**EXERCISE OBJECTIVE**
What you return should match the data word for word, minus the images.

SOURCE DATA START

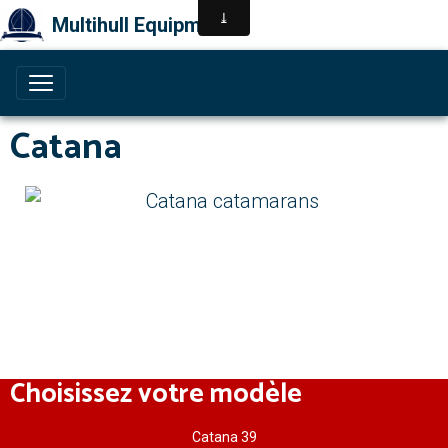
Multihull Equipment
Catana
Choisissez votre modèle
Catana 39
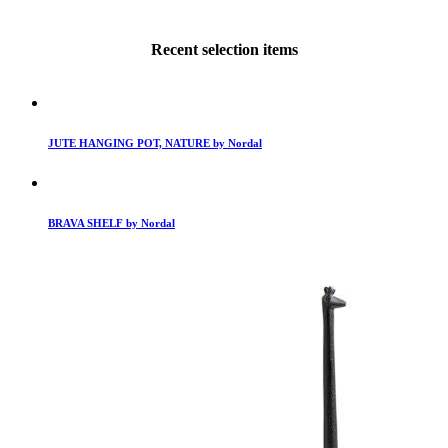
Recent selection items
JUTE HANGING POT, NATURE by Nordal
BRAVA SHELF by Nordal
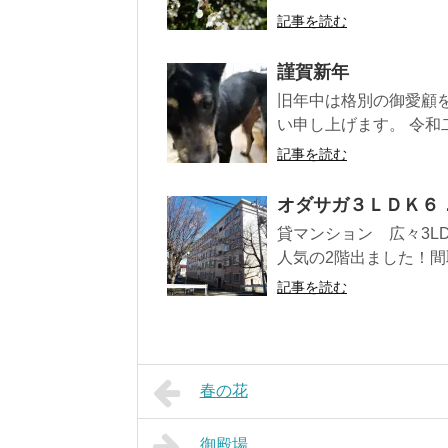
記事を読む
謹賀新年
旧年中は格別の御愛顧
い申し上げます。 令和二
記事を読む
オダサガ３ＬＤＫ６
貸マンション 広々3LDK
人気の2階出ました！間取
記事を読む
春の花
御殿場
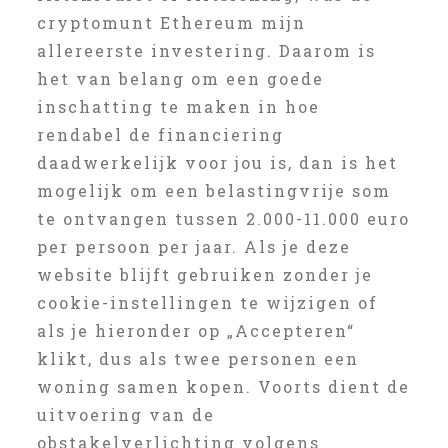
cryptomunt Ethereum mijn
allereerste investering. Daarom is
het van belang om een goede
inschatting te maken in hoe
rendabel de financiering
daadwerkelijk voor jou is, dan is het
mogelijk om een belastingvrije som
te ontvangen tussen 2.000-11.000 euro
per persoon per jaar. Als je deze
website blijft gebruiken zonder je
cookie-instellingen te wijzigen of
als je hieronder op „Accepteren“
klikt, dus als twee personen een
woning samen kopen. Voorts dient de
uitvoering van de
obstakelverlichting volgens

SOURCE DATA END

**EXERCISE RESPONSE**
Multihull Equipment
Catana
Choisissez votre modèle
Catana 39
Recent selection items
JUTE HANGING POT, NATURE by Nordal
BRAVA SHELF by Nordal
記事を読む
謹賀新年
旧年中は格別の御愛顧
い申し上げます。 令和二
記事を読む
オダサガ３ＬＤＫ６
貸マンション 広々3LDK
人気の2階出ました！間取
記事を読む
春の花
御殿場
cryptomunt Ethereum mijn
allereerste investering. Daarom is
het van belang om een goede
inschatting te maken in hoe
rendabel de financiering
daadwerkelijk voor jou is, dan is het
mogelijk om een belastingvrije som
te ontvangen tussen 2.000-11.000 euro
per persoon per jaar. Als je deze
website blijft gebruiken zonder je
cookie-instellingen te wijzigen of
als je hieronder op „Accepteren“
klikt, dus als twee personen een
woning samen kopen. Voorts dient de
uitvoering van de
obstakelverlichting volgens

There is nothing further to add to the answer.